De pups worden doof en blind geboren en zullen al snel de weg naar de tepels vinden om te drinken. Indien dit niet het geval is zult u de pups een handje moeten helpen. Na circa tien dagen gaan de oogjes open, vanaf die tijd begint de pup langzaamaan te zien. De eerste weken heeft u nog niet veel werk aan de pups. Let erop dat ze goed groeien en houdt het gedrag goed in de gaten. Wanneer de pups twee weken oud zijn dienen zowel de pups als teef ontwormd te worden.
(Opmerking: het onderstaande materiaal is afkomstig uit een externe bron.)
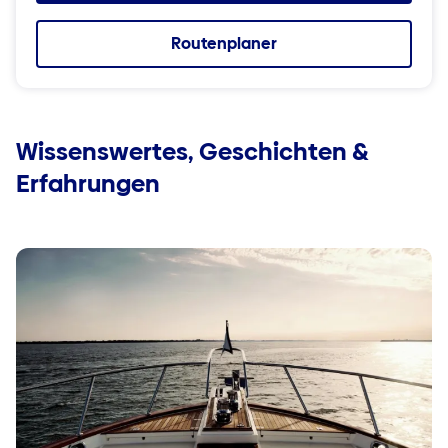
Routenplaner
Wissenswertes, Geschichten &
Erfahrungen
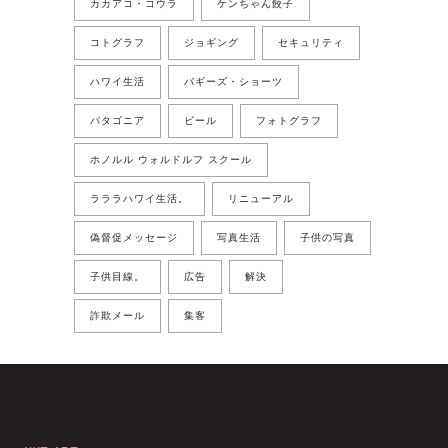
カカアコ・コウラ
ケンちゃん餃子
コトグラフ
ジョギング
セキュリティ
ハワイ生活
バギーズ・ショーツ
パタゴニア
ビール
フォトグラフ
ホノルル ウォルドルフ スクール
ラララハワイ生活。
リニューアル
偽督促メッセージ
写真生活
子供の写真
子供目線。
広告
解決
詐欺メール
集客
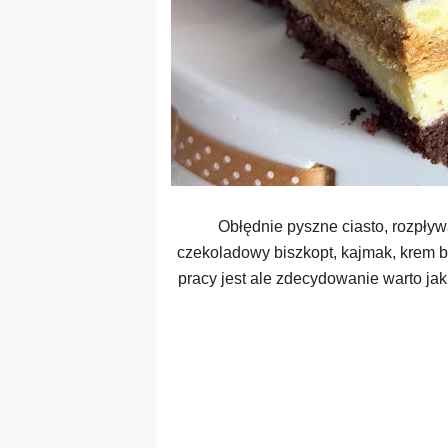
Obłędnie pyszne ciasto, rozpływ
czekoladowy biszkopt, kajmak, krem bu
pracy jest ale zdecydowanie warto jak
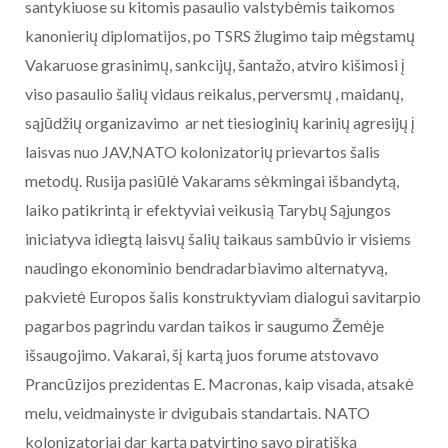
santykiuose su kitomis pasaulio valstybėmis taikomos
kanonierių diplomatijos, po TSRS žlugimo taip mėgstamų
Vakaruose grasinimų, sankcijų, šantažo, atviro kišimosi į
viso pasaulio šalių vidaus reikalus, perversmų , maidanų,
sąjūdžių organizavimo ar net tiesioginių karinių agresijų į
laisvas nuo JAV,NATO kolonizatorių prievartos šalis
metodų. Rusija pasiūlė Vakarams sėkmingai išbandytą,
laiko patikrintą ir efektyviai veikusią Tarybų Sąjungos
iniciatyva idiegtą laisvų šalių taikaus sambūvio ir visiems
naudingo ekonominio bendradarbiavimo alternatyvą,
pakvietė Europos šalis konstruktyviam dialogui savitarpio
pagarbos pagrindu vardan taikos ir saugumo Žemėje
išsaugojimo. Vakarai, šį kartą juos forume atstovavo
Prancūzijos prezidentas E. Macronas, kaip visada, atsakė
melu, veidmainyste ir dvigubais standartais. NATO
kolonizatoriai dar kartą patvirtino savo piratišką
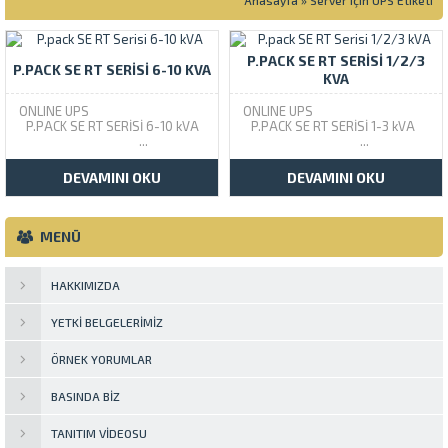
Anasayfa
»
Server için UPS Etiketi
P.PACK SE RT SERISI 1/2/3
P.PACK SE RT SERISI 6-10 KVA
KVA
ONLINE UPS
ONLINE UPS
P.PACK SE RT SERİSİ 6-10 kVA
P.PACK SE RT SERİSİ 1-3 kVA
...
...
DEVAMINI OKU
DEVAMINI OKU
MENÜ
HAKKIMIZDA
YETKI BELGELERIMIZ
ÖRNEK YORUMLAR
BASINDA BIZ
TANITIM VIDEOSU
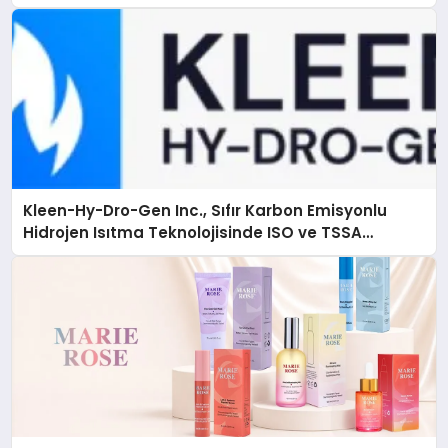
Kleen-Hy-Dro-Gen Inc., Sıfır Karbon Emisyonlu
Hidrojen Isıtma Teknolojisinde ISO ve TSSA
Düzenleyici Onaylarını Aldı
Er zijn speciale ontwormpasta's bij de dierenarts verkrijgbaar die gemakkelijk bij de pups zijn toe te dienen.

Het is belangrijk om te weten of een pup goed groeit. Noteer het geboortegewicht van de pups en blijf ze voorlopig één of twee maal per dag wegen. Zo controleert u de groei en dus de melkopname per dag.
De eerste vier weken worden de pups volledig gevoed met moedermelk, vanaf vier weken kunt u de pups bijvoeden met speciale pap en/of geweekte puppybrokjes.

Wanneer de pups zes weken oud zijn krijgen ze hun eerste vaccinatie, de zogenaamde puppyvaccinatie. Tegelijkertijd wordt de pup door de dierenarts uitvoerig onderzocht.

Op een leeftijd van acht tot negen weken kunnen de pups naar hun nieuwe eigenaar. Op negen en twaalf weken moeten ze nog tweemaal ingeënt worden, waarna deze vaccinatie jaarlijks herhaald dient worden.